### ASSIGNMENT:
Drop every image and restate the entries below word for word.

╭──

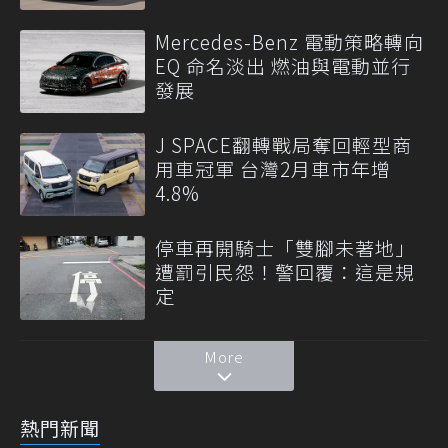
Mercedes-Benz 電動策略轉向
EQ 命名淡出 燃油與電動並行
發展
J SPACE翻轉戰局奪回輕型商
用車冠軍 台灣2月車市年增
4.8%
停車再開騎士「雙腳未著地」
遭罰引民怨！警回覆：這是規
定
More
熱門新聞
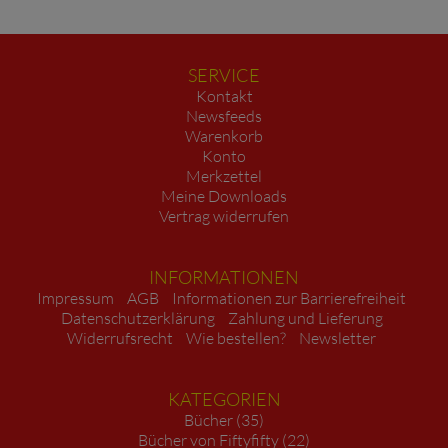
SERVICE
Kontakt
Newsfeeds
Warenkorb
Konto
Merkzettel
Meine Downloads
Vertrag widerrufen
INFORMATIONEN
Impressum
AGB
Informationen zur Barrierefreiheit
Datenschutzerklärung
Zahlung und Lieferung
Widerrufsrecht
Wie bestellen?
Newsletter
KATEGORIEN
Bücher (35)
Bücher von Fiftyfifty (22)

╰──

### TASK RESULT:
Mercedes-Benz 電動策略轉向
EQ 命名淡出 燃油與電動並行
發展
J SPACE翻轉戰局奪回輕型商
用車冠軍 台灣2月車市年增
4.8%
停車再開騎士「雙腳未著地」
遭罰引民怨！警回覆：這是規
定
More
熱門新聞
SERVICE
Kontakt
Newsfeeds
Warenkorb
Konto
Merkzettel
Meine Downloads
Vertrag widerrufen
INFORMATIONEN
Impressum
AGB
Informationen zur Barrierefreiheit
Datenschutzerklärung
Zahlung und Lieferung
Widerrufsrecht
Wie bestellen?
Newsletter
KATEGORIEN
Bücher (35)
Bücher von Fiftyfifty (22)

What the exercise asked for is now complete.